Melato began acting as a young woman. She joined the troupe of Irma Gramatica in about 1905, and found her first acclaim in 1908, substituting for Gramatica in Milan. From 1909 to 1921 she worked with director Virgilio Talli in the Compagnia Drammatica Italiana. "She seems to play as if acting was not the exciting, soul-wracking thing that some of its critics would have it, but a sober duty and a simple pleasure," noted one critic of the day.

She started her own company in 1921. She toured with her company in South America in the 1920s. In the 1930s she worked with the National Institute of Ancient Drama on staging Iphigenia in Tauris by Euripides and Women of Trachis by Sophocles, at Syracuse. In 1935 she toured through Sicily, Tripoli, and Benghazi, then returned to Latin America in 1939. During World War II she lost a hundred trunks of costumes, props, and personal possessions when a warehouse was destroyed by bombs.

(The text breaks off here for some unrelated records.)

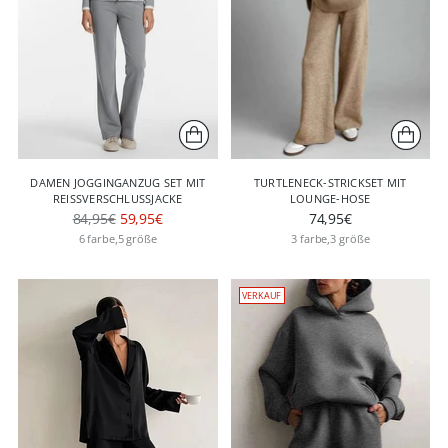
DAMEN JOGGINGANZUG SET MIT
TURTLENECK-STRICKSET MIT
REISSVERSCHLUSSJACKE
LOUNGE-HOSE
Regulärer
84,95€
59,95€
74,95€
Preis
6 farbe,5 größe
3 farbe,3 größe
VERKAUF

She worked in radio after the war.

Melato appeared in ten films: Il ritorno (1914), Anna Karenina (1917), Le due Marie (1918), Il volo degli aironi (1920), Il trittico dell'amore (1920), Le due esistenze (1920), The Princess of Dreams (1942), Redemption (1943 film) (1943), In High Places (1945), and Il fabbro del convento (1945).

==Personal life==
Maria Melato had a son, Luciano, born in 1909. She died in 1950 at Forte dei Marmi, from injuries sustained in a fall from a train, aged 64 years. From 1951 to 1965, there was a Maria Melato Festival in Reggio Emilia, and a prize for amateur dramatic clubs in the comune.

Her papers are archived at the Panizzi Library in Reggio Emilia. There is a street named Via Maria Melato in Rome, and in Reggio Emilia, and a bronze bust of Melato, by artist Michele Vedani, in the public gardens of the latter city.